-- Source material follows --

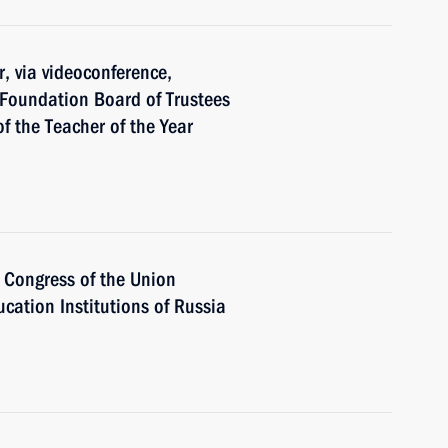
r, via videoconference,
 Foundation Board of Trustees
f the Teacher of the Year
h Congress of the Union
ucation Institutions of Russia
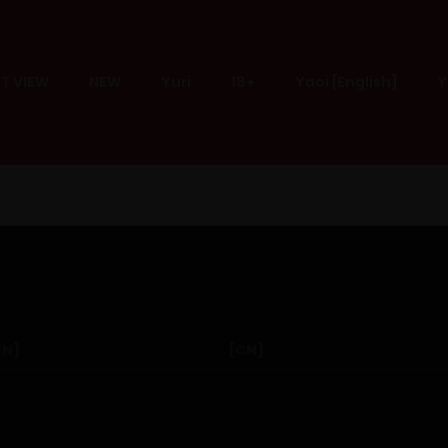
T VIEW
NEW
Yuri
18+
Yaoi [English]
Y
EN]
[CN]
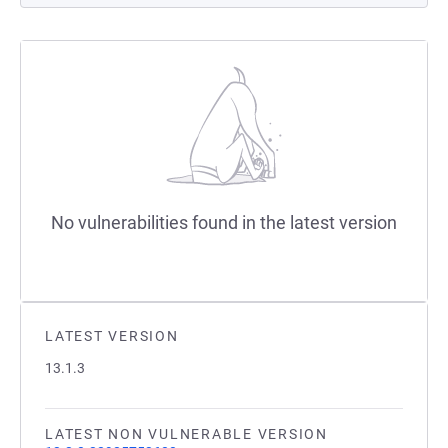
No vulnerabilities found in the latest version
LATEST VERSION
13.1.3
LATEST NON VULNERABLE VERSION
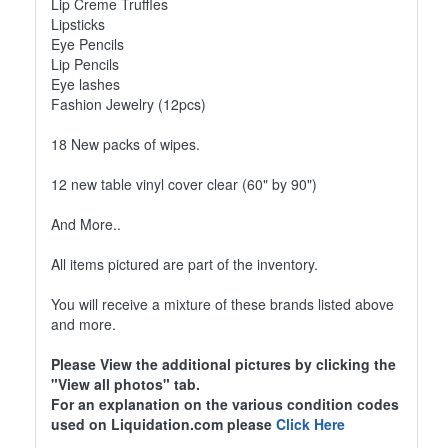
Lip Creme Truffles
Lipsticks
Eye Pencils
Lip Pencils
Eye lashes
Fashion Jewelry (12pcs)
18 New packs of wipes.
12 new table vinyl cover clear (60" by 90")
And More..
All items pictured are part of the inventory.
You will receive a mixture of these brands listed above
and more.
Please View the additional pictures by clicking the
"View all photos" tab.
For an explanation on the various condition codes
used on Liquidation.com please
Click Here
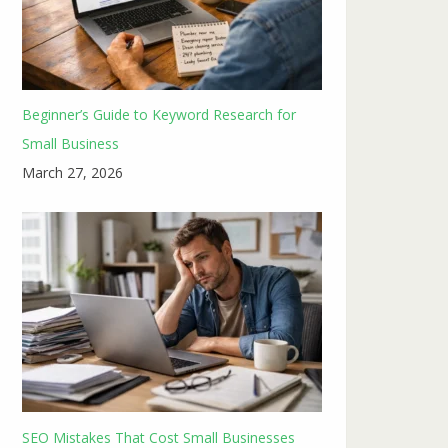
Beginner’s Guide to Keyword Research for
Small Business
March 27, 2026
SEO Mistakes That Cost Small Businesses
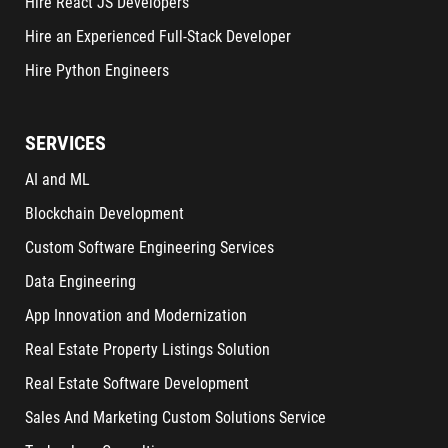
Hire React JS Developers
Hire an Experienced Full-Stack Developer
Hire Python Engineers
SERVICES
AI and ML
Blockchain Development
Custom Software Engineering Services
Data Engineering
App Innovation and Modernization
Real Estate Property Listings Solution
Real Estate Software Development
Sales And Marketing Custom Solutions Service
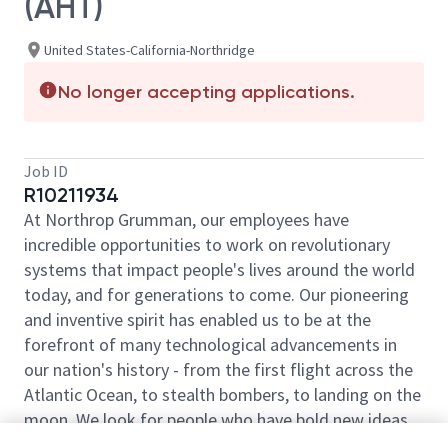
(AHT)
United States-California-Northridge
No longer accepting applications.
Job ID
R10211934
At Northrop Grumman, our employees have
incredible opportunities to work on revolutionary
systems that impact people's lives around the world
today, and for generations to come. Our pioneering
and inventive spirit has enabled us to be at the
forefront of many technological advancements in
our nation's history - from the first flight across the
Atlantic Ocean, to stealth bombers, to landing on the
moon. We look for people who have bold new ideas,
courage and a pioneering spirit to join forces to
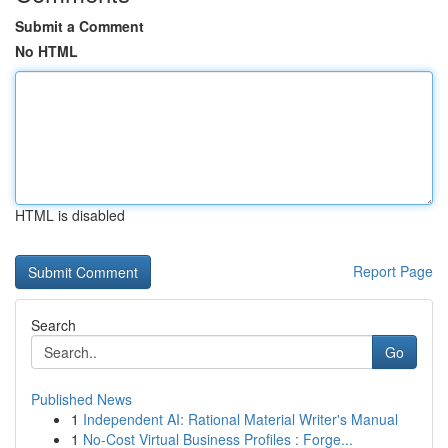
Submit a Comment
No HTML
HTML is disabled
Report Page
Search
Go
Published News
1
Independent AI: Rational Material Writer's Manual
1
No-Cost Virtual Business Profiles : Forge...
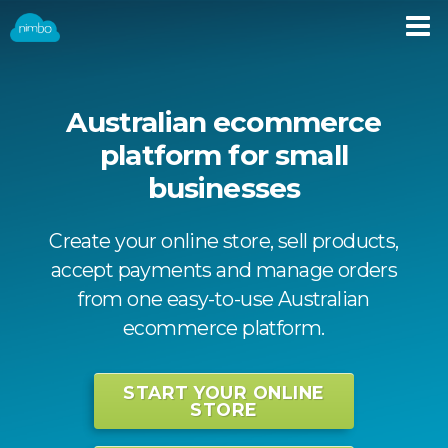
Australian ecommerce
platform for small
businesses
Create your online store, sell products,
accept payments and manage orders
from one easy-to-use Australian
ecommerce platform.
START YOUR ONLINE
STORE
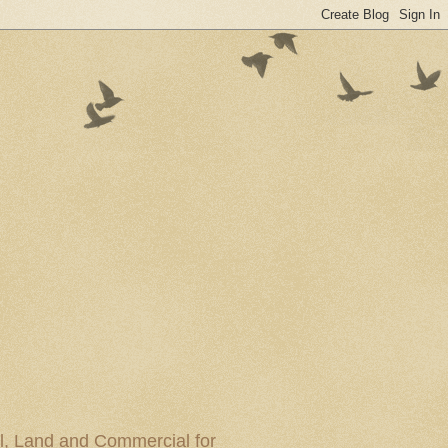
al, Land and Commercial for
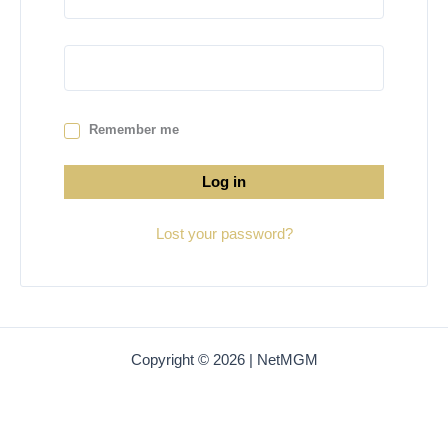
Remember me
Log in
Lost your password?
Copyright © 2026 | NetMGM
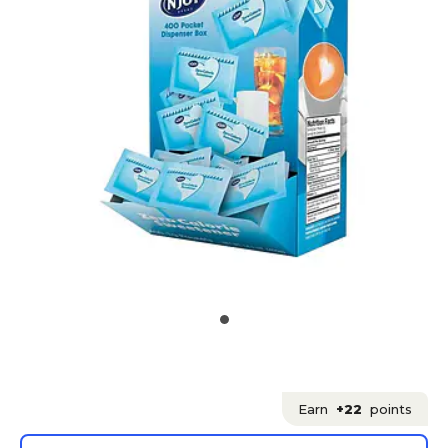
Earn
+22
points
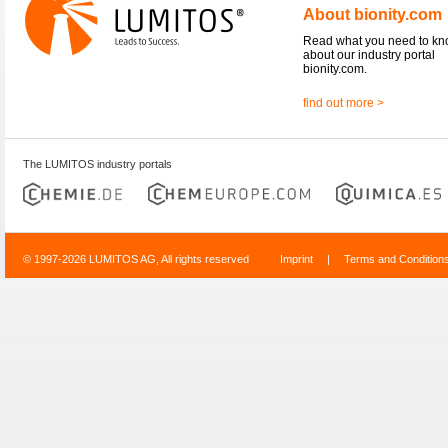
About bionity.com
Read what you need to k
about our industry portal
bionity.com.
find out more >
The LUMITOS industry portals
© 1997-2026 LUMITOS AG, All rights reserved
Imprint
|
Terms and Condition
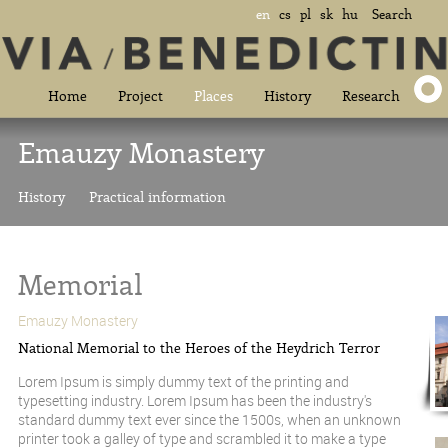
en
cs
pl
sk
hu
Search
Home
Project
Places
History
Research
Emauzy Monastery
History
Practical information
Memorial
Emauzy Monastery
National Memorial to the Heroes of the Heydrich Terror
Lorem Ipsum is simply dummy text of the printing and
typesetting industry. Lorem Ipsum has been the industry's
standard dummy text ever since the 1500s, when an unknown
printer took a galley of type and scrambled it to make a type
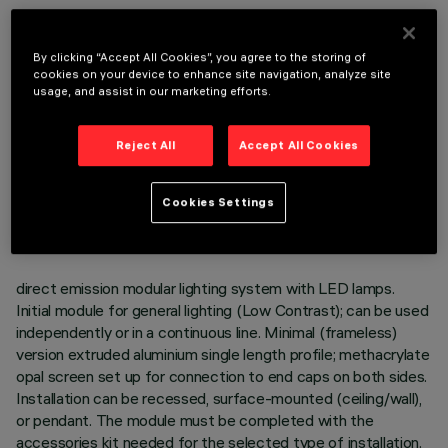
OPTIONAL COMPONENTS
By clicking “Accept All Cookies”, you agree to the storing of
cookies on your device to enhance site navigation, analyze site
usage, and assist in our marketing efforts.
Reject All
Accept All Cookies
TECHNICAL DATA
LAST UPDATE: 06/08/2026
Cookies Settings
DESCRIPTION
direct emission modular lighting system with LED lamps.
Initial module for general lighting (Low Contrast); can be used
independently or in a continuous line. Minimal (frameless)
version extruded aluminium single length profile; methacrylate
opal screen set up for connection to end caps on both sides.
Installation can be recessed, surface-mounted (ceiling/wall),
or pendant. The module must be completed with the
accessories kit needed for the selected type of installation.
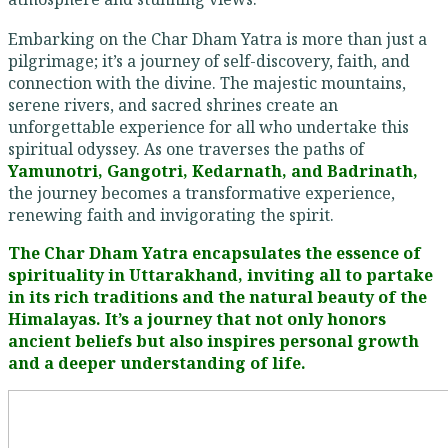
Embarking on the Char Dham Yatra is more than just a
pilgrimage; it’s a journey of self-discovery, faith, and
connection with the divine. The majestic mountains,
serene rivers, and sacred shrines create an
unforgettable experience for all who undertake this
spiritual odyssey. As one traverses the paths of
Yamunotri, Gangotri, Kedarnath, and Badrinath,
the journey becomes a transformative experience,
renewing faith and invigorating the spirit.
The Char Dham Yatra encapsulates the essence of
spirituality in Uttarakhand, inviting all to partake
in its rich traditions and the natural beauty of the
Himalayas. It’s a journey that not only honors
ancient beliefs but also inspires personal growth
and a deeper understanding of life.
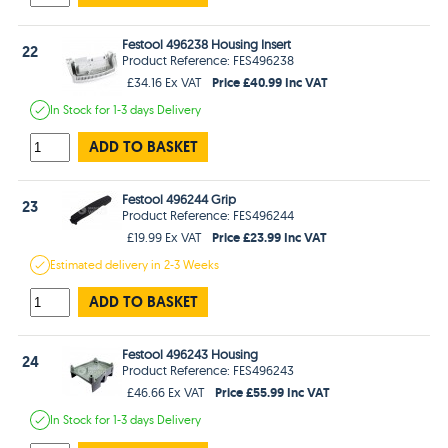
Festool 496238 Housing Insert
22
Product Reference: FES496238
Price £40.99 Inc VAT
£34.16 Ex VAT
In Stock
for 1-3 days
Delivery
ADD TO BASKET
Festool 496244 Grip
23
Product Reference: FES496244
Price £23.99 Inc VAT
£19.99 Ex VAT
Estimated
delivery in
2-3 Weeks
ADD TO BASKET
Festool 496243 Housing
24
Product Reference: FES496243
Price £55.99 Inc VAT
£46.66 Ex VAT
In Stock
for 1-3 days
Delivery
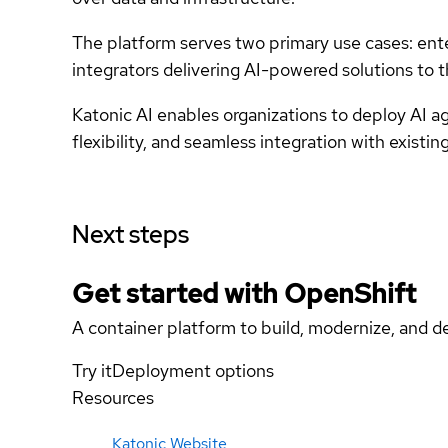
The platform serves two primary use cases: ente
integrators delivering AI-powered solutions to 
Katonic AI enables organizations to deploy AI ag
flexibility, and seamless integration with existin
Next steps
Get started with
OpenShift
A container platform to build, modernize, and de
Try it
Deployment options
Resources
Katonic Website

-- Source material concluded --

**What to produce:**
Pictures do not belong in the copy. Reproduce the rest of the data exactly.

**Result for this exercise:**
r, via videoconference,
 Foundation Board of Trustees
f the Teacher of the Year
h Congress of the Union
ucation Institutions of Russia
T VIEW
NEW
Yuri
18+
Yaoi [English]
Y
EN]
[CN]
No vulnerabilities found in the latest version
LATEST VERSION
13.1.3
LATEST NON VULNERABLE VERSION
Lip Creme Truffles
Lipsticks
Eye Pencils
Lip Pencils
Eye lashes
Fashion Jewelry (12pcs)
18 New packs of wipes.
12 new table vinyl cover clear (60" by 90")
And More..
All items pictured are part of the inventory.
You will receive a mixture of these brands listed above
and more.
Please View the additional pictures by clicking the
"View all photos" tab.
For an explanation on the various condition codes
used on Liquidation.com please
Click Here
Beginner’s Guide to Keyword Research for
Small Business
March 27, 2026
SEO Mistakes That Cost Small Businesses
Hire React JS Developers
Hire an Experienced Full-Stack Developer
Hire Python Engineers
SERVICES
AI and ML
Blockchain Development
Custom Software Engineering Services
Data Engineering
App Innovation and Modernization
Real Estate Property Listings Solution
Real Estate Software Development
Sales And Marketing Custom Solutions Service
(AHT)
United States-California-Northridge
No longer accepting applications.
Job ID
R10211934
At Northrop Grumman, our employees have
incredible opportunities to work on revolutionary
systems that impact people's lives around the world
today, and for generations to come. Our pioneering
and inventive spirit has enabled us to be at the
forefront of many technological advancements in
our nation's history - from the first flight across the
Atlantic Ocean, to stealth bombers, to landing on the
moon. We look for people who have bold new ideas,
courage and a pioneering spirit to join forces to
Submit a Comment
No HTML
HTML is disabled
Report Page
Search
Go
Published News
1
Independent AI: Rational Material Writer's Manual
1
No-Cost Virtual Business Profiles : Forge...
Australian ecommerce
platform for small
businesses
Create your online store, sell products,
accept payments and manage orders
from one easy-to-use Australian
ecommerce platform.
START YOUR ONLINE
STORE
al, Land and Commercial for
Remember me
Log in
Lost your password?
Copyright © 2026 | NetMGM
Earn
+22
points
About bionity.com
Read what you need to k
about our industry portal
bionity.com.
find out more >
The LUMITOS industry portals
© 1997-2026 LUMITOS AG, All rights reserved
Imprint
|
Terms and Condition
en
cs
pl
sk
hu
Search
Home
Project
Places
History
Research
Emauzy Monastery
History
Practical information
Memorial
Emauzy Monastery
National Memorial to the Heroes of the Heydrich Terror
Lorem Ipsum is simply dummy text of the printing and
typesetting industry. Lorem Ipsum has been the industry's
standard dummy text ever since the 1500s, when an unknown
printer took a galley of type and scrambled it to make a type
OPTIONAL COMPONENTS
By clicking “Accept All Cookies”, you agree to the storing of
cookies on your device to enhance site navigation, analyze site
usage, and assist in our marketing efforts.
Reject All
Accept All Cookies
TECHNICAL DATA
LAST UPDATE: 06/08/2026
Cookies Settings
DESCRIPTION
direct emission modular lighting system with LED lamps.
Initial module for general lighting (Low Contrast); can be used
independently or in a continuous line. Minimal (frameless)
version extruded aluminium single length profile; methacrylate
opal screen set up for connection to end caps on both sides.
Installation can be recessed, surface-mounted (ceiling/wall),
or pendant. The module must be completed with the
accessories kit needed for the selected type of installation.
Embarking on the Char Dham Yatra is more than just a
pilgrimage; it’s a journey of self-discovery, faith, and
connection with the divine. The majestic mountains,
serene rivers, and sacred shrines create an
unforgettable experience for all who undertake this
spiritual odyssey. As one traverses the paths of
Yamunotri, Gangotri, Kedarnath, and Badrinath,
the journey becomes a transformative experience,
renewing faith and invigorating the spirit.
The Char Dham Yatra encapsulates the essence of
spirituality in Uttarakhand, inviting all to partake
in its rich traditions and the natural beauty of the
Himalayas. It’s a journey that not only honors
ancient beliefs but also inspires personal growth
and a deeper understanding of life.
Festool 496238 Housing Insert
22
Product Reference: FES496238
Price £40.99 Inc VAT
£34.16 Ex VAT
In Stock
for 1-3 days
Delivery
ADD TO BASKET
Festool 496244 Grip
23
Product Reference: FES496244
Price £23.99 Inc VAT
£19.99 Ex VAT
Estimated
delivery in
2-3 Weeks
ADD TO BASKET
Festool 496243 Housing
24
Product Reference: FES496243
Price £55.99 Inc VAT
£46.66 Ex VAT
In Stock
for 1-3 days
Delivery
The platform serves two primary use cases: ente
integrators delivering AI-powered solutions to 
Katonic AI enables organizations to deploy AI ag
flexibility, and seamless integration with existin
Next steps
Get started with
OpenShift
A container platform to build, modernize, and de
Try it
Deployment options
Resources
Katonic Website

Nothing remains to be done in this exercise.